Un point qui semble toujours avoir échappé aux rationalistes de fait, c’est qu’il y a nécessairement un écart entre l’expression et la chose à exprimer, donc entre la doctrine et la réalité ; il est toujours possible de reprocher à une doctrine suffisante d’être insuffisante puisqu’aucune doctrine ne peut s’identifier à ce qu’elle entend exprimer ; aucune formulation ne saurait rendre compte de tout ce que d’innombrables besoins de causalité peuvent exiger à tort ou à raison. Si l’expression pouvait être absolument ou sous tout rapport adéquate et exhaustive, — comme le veut une critique philosophique a priori collée aux mots, — il n’y aurait plus aucune différence entre l’image et son prototype et il n’y aurait plus lieu de parler ni de pensée ni même simplement de langage. En réalité, la pensée doctrinale est là pour fournir un ensemble de points de repère, par définition plus ou moins elliptiques mais en tout cas suffisants pour amener la perception mentale de tels aspects du réel. C’est tout ce qu’on est en droit de demander à une doctrine ; le reste est affaire de capacité intellectuelle, de bonne volonté et de grâce.

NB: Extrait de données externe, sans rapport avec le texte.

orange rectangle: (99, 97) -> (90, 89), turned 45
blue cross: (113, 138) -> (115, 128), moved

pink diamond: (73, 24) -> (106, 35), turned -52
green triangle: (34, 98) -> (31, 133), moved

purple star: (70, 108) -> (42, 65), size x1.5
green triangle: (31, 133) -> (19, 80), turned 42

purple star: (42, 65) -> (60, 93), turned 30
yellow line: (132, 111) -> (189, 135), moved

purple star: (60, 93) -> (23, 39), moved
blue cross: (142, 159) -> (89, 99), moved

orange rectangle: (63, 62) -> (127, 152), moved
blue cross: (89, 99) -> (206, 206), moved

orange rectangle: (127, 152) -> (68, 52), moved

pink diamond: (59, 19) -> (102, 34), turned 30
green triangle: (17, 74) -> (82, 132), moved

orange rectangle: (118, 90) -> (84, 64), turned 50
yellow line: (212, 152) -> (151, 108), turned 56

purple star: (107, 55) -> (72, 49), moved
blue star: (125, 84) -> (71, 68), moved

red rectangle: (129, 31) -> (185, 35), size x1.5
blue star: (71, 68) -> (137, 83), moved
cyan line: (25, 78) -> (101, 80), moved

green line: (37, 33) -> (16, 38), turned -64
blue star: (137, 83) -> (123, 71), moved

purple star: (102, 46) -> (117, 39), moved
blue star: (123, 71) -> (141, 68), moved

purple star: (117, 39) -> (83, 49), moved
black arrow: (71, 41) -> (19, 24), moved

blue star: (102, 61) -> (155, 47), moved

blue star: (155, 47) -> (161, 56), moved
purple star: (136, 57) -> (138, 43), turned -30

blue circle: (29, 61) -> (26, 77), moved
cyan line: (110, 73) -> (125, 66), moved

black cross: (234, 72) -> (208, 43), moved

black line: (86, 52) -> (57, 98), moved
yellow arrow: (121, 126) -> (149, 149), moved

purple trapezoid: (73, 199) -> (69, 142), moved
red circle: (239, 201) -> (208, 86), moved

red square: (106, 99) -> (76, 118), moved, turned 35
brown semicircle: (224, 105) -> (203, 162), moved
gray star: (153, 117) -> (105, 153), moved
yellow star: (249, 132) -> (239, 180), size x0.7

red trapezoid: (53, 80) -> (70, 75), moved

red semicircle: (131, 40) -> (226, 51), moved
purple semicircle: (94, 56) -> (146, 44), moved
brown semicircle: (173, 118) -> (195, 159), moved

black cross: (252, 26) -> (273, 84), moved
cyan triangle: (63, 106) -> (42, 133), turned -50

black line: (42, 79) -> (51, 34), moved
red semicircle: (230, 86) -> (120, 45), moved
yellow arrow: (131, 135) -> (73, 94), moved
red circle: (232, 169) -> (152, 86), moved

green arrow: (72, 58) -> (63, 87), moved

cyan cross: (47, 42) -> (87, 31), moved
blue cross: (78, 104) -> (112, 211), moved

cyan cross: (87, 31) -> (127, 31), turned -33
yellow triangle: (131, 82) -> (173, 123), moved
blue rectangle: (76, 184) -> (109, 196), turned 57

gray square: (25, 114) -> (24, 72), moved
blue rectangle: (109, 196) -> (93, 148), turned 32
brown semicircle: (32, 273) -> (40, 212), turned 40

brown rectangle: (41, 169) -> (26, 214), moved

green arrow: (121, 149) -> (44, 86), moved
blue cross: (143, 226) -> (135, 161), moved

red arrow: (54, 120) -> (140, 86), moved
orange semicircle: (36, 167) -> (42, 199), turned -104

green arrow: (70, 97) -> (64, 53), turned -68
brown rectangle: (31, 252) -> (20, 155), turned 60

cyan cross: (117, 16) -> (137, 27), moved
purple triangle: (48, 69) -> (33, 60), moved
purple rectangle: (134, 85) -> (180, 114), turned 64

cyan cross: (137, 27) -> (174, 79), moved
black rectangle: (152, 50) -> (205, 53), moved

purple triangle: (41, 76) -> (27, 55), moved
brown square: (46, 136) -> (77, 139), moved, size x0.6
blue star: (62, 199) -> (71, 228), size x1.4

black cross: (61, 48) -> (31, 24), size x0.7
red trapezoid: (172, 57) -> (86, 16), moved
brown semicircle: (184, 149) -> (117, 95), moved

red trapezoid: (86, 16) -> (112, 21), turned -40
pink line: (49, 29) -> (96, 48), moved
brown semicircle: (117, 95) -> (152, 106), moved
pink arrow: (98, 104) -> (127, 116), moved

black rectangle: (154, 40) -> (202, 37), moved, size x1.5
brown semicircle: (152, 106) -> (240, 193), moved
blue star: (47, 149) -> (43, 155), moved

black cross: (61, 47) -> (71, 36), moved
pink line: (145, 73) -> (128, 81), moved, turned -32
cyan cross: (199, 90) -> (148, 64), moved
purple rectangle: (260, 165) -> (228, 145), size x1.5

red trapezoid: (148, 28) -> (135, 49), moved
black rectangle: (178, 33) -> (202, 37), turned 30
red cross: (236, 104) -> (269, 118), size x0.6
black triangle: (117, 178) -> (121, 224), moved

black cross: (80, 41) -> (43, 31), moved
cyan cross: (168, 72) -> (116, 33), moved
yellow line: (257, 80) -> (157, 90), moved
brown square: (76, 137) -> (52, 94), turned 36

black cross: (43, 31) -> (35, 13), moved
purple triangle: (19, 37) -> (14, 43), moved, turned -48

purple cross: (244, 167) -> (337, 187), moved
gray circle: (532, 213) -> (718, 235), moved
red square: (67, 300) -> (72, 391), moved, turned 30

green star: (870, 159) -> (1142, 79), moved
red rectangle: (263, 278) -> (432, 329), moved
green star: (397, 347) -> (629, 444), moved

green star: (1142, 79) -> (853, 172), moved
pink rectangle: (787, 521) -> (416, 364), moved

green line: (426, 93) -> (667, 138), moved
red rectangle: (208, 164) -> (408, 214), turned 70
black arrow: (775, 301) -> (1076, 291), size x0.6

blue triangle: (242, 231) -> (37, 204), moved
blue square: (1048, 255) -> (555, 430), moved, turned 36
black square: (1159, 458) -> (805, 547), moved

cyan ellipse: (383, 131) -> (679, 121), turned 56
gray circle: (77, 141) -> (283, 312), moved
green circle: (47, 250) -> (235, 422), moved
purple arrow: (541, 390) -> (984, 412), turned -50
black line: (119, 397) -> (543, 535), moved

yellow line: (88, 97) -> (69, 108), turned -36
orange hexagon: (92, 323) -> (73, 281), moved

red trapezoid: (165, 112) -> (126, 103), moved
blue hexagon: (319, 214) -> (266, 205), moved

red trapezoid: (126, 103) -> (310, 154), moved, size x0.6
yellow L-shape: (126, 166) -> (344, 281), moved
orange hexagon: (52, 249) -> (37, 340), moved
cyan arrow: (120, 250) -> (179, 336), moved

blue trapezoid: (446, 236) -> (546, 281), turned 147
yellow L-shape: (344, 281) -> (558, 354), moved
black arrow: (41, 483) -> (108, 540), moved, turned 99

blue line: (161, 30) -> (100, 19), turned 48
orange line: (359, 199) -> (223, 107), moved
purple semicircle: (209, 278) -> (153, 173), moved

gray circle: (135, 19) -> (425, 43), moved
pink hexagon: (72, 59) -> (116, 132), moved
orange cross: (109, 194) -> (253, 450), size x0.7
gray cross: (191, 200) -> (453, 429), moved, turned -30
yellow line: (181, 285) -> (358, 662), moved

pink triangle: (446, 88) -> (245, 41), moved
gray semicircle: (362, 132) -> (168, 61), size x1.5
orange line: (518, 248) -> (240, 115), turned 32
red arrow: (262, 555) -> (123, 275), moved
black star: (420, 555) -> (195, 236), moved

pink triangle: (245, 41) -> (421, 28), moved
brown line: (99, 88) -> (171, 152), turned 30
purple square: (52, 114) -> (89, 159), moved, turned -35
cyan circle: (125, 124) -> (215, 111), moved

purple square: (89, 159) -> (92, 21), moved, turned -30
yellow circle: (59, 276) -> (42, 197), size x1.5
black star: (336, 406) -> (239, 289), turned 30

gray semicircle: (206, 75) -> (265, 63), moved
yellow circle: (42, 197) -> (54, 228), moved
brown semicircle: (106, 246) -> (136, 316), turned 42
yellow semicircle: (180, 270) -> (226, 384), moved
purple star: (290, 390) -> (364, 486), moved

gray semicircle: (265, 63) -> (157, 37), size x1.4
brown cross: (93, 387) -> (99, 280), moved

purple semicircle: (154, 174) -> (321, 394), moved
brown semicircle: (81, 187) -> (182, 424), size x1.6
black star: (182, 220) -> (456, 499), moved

Tout a déjà été dit, et même bien dit ; mais il faut toujours à nouveau le rappeler, et en le rappelant, faire ce qui a toujours été fait : actualiser dans la pensée les certitudes contenues, non dans l’ego pensant, mais dans la substance transpersonnelle de l’intelligence humaine. Humaine, l’intelligence est totale, donc essentiellement capable d’absolu et, par là même, de sens du relatif ; concevoir l’absolu, c’est aussi concevoir le relatif en tant que tel, et c’est ensuite percevoir dans l’absolu les racines du relatif et, dans celui-ci, les reflets de l’absolu. Toute métaphysique et toute cosmologie transcrivent en dernière analyse ce jeu de complémentarité propre à la Mâyâ universelle, et inhérent, par conséquent, à la substance même de l’intelligence.

Pour en revenir à notre livre, nous dirons que sa dialectique est forcément fonction de son message ; elle ne saurait tenir compte des prétentions exorbitantes d’une psychologie — voire d’une biologie — tendant à se substituer absurdement à la philosophie et à la pensée tout court. On ne peut nous reprocher en bonne logique d’utiliser un langage naïf et désuet, alors que précisément notre dialectique se justifie essentiellement par son contenu, lequel est fonction de l’Immuable.

Il n’y a pas d’exterritorialité spirituelle ; existant, l’homme est solidaire de tout ce qu’implique l’Existence. Connaissant, nous sommes appelés à connaître tout l’intelligible ; non ce qui l’est selon notre commodité, mais ce qui l’est selon la capacité humaine et selon la nature des choses.